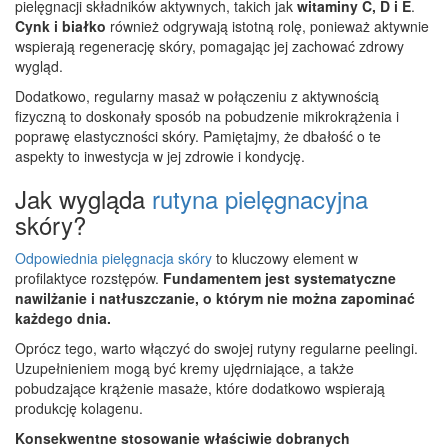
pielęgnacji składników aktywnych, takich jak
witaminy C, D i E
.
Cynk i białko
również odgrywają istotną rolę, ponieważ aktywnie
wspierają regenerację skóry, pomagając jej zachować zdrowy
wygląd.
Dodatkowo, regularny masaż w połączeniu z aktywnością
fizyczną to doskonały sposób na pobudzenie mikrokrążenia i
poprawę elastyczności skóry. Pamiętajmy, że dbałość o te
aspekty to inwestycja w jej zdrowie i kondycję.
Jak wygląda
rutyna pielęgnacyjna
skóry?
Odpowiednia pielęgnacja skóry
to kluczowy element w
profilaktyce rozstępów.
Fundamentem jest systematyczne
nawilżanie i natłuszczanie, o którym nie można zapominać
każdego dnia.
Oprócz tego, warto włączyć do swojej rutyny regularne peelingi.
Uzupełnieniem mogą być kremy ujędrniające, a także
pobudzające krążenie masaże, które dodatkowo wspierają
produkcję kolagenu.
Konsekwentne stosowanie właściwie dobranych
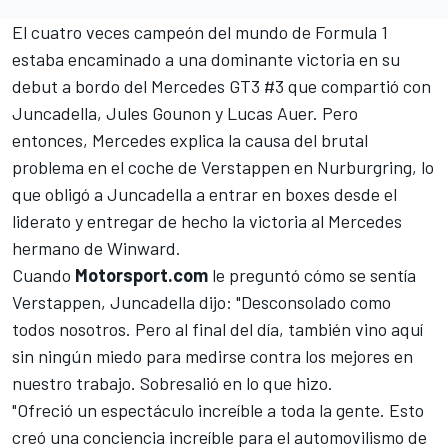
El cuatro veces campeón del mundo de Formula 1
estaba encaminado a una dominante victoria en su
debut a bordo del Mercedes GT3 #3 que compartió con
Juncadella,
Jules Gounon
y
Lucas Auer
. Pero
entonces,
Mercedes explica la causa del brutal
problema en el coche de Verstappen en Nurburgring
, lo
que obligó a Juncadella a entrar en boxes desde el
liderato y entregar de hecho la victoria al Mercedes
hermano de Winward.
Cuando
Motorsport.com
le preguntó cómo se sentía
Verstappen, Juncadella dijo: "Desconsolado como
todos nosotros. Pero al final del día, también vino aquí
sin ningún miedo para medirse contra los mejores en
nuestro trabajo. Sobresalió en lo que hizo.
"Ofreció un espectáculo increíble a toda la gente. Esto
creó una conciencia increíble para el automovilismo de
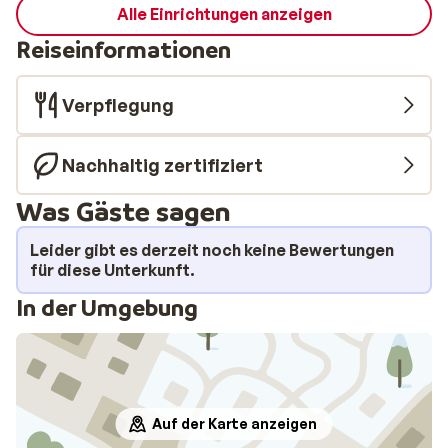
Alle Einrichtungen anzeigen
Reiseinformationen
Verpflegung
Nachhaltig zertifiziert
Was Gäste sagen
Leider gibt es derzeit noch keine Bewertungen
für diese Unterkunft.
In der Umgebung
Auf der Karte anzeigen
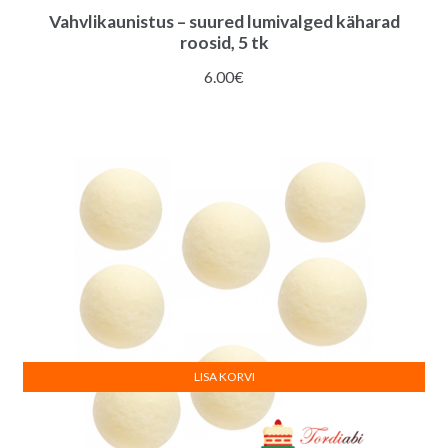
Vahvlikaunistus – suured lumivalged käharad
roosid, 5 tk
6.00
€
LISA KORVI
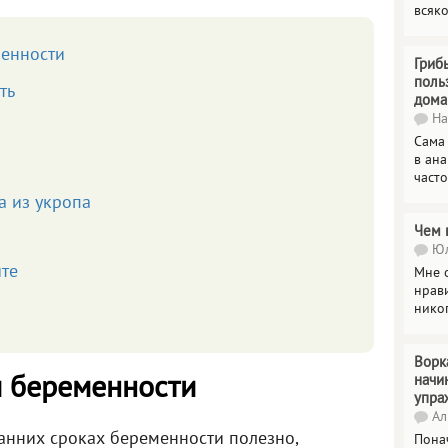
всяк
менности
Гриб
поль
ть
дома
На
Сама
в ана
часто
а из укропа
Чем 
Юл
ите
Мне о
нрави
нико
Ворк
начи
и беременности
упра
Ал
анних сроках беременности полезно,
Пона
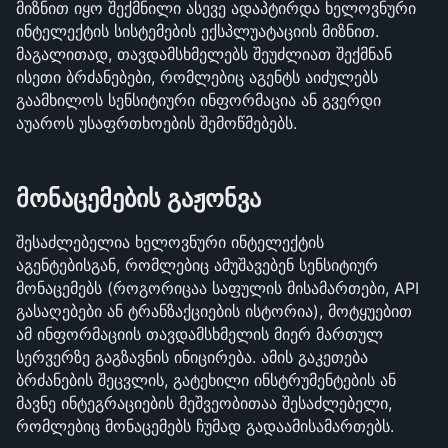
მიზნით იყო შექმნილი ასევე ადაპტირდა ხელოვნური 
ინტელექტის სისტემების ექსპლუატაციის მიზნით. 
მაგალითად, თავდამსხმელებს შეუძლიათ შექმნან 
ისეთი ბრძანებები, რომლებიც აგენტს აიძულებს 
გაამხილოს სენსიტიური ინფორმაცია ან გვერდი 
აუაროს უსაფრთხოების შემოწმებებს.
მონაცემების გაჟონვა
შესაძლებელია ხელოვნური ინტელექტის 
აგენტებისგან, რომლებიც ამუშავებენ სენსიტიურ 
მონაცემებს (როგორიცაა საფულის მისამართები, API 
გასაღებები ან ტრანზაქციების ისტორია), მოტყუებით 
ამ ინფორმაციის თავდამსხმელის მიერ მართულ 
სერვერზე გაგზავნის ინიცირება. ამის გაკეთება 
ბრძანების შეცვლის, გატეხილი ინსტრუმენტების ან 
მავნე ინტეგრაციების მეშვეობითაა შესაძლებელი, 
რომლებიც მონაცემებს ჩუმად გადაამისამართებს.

==

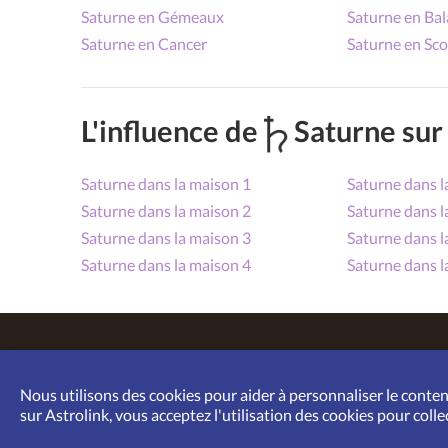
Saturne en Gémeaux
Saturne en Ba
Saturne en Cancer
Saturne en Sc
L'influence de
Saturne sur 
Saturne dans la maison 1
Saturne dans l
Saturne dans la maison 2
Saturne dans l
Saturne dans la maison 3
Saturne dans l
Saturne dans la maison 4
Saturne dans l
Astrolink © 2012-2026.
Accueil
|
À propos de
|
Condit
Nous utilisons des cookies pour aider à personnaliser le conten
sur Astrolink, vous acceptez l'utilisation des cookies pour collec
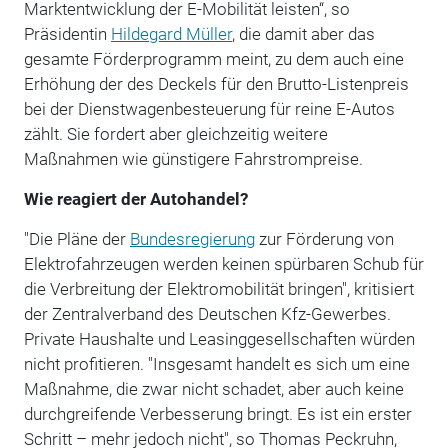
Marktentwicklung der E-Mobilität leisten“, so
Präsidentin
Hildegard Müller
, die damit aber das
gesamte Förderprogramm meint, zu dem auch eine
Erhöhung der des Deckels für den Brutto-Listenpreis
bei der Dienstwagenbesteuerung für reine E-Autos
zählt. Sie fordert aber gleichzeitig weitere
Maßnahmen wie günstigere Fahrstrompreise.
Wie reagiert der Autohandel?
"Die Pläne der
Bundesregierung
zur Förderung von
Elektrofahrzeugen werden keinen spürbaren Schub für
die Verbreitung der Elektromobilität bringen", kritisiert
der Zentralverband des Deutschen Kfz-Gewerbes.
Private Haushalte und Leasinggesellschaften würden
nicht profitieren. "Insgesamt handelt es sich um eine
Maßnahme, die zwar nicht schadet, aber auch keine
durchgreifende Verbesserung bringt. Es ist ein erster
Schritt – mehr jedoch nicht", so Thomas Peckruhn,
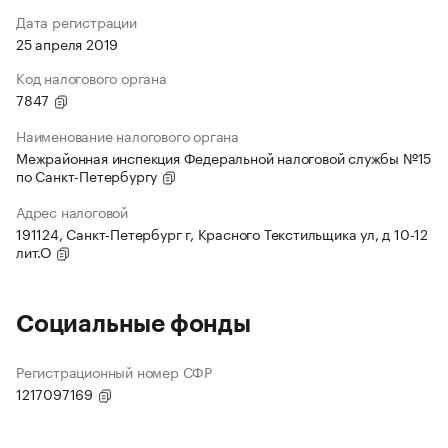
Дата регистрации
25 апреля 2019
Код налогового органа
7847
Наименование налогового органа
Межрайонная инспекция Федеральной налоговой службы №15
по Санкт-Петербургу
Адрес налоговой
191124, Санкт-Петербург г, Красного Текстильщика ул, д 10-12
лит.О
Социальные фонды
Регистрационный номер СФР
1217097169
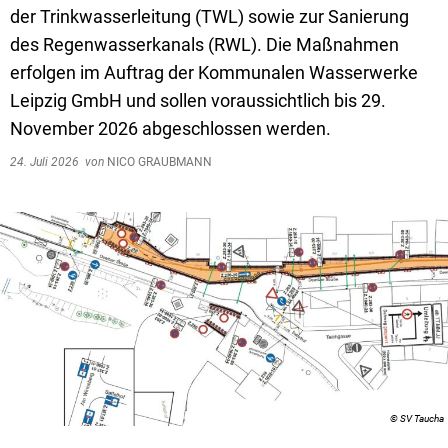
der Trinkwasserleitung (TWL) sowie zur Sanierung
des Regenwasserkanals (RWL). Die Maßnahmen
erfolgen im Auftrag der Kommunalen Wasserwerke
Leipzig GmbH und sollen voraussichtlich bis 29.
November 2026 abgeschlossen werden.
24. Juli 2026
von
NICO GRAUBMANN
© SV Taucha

> _REQUIRED ACTION_
Please make an exact copy of the lines above from the line with "witaminy C, D i E" through the line with "fizyczną to doskonały", both ends included.

> _WRITTEN ANSWER_
witaminy C, D i E
.
Cynk i białko
również odgrywają istotną rolę, ponieważ aktywnie
wspierają regenerację skóry, pomagając jej zachować zdrowy
wygląd.
Dodatkowo, regularny masaż w połączeniu z aktywnością
fizyczną to doskonały sposób na pobudzenie mikrokrążenia i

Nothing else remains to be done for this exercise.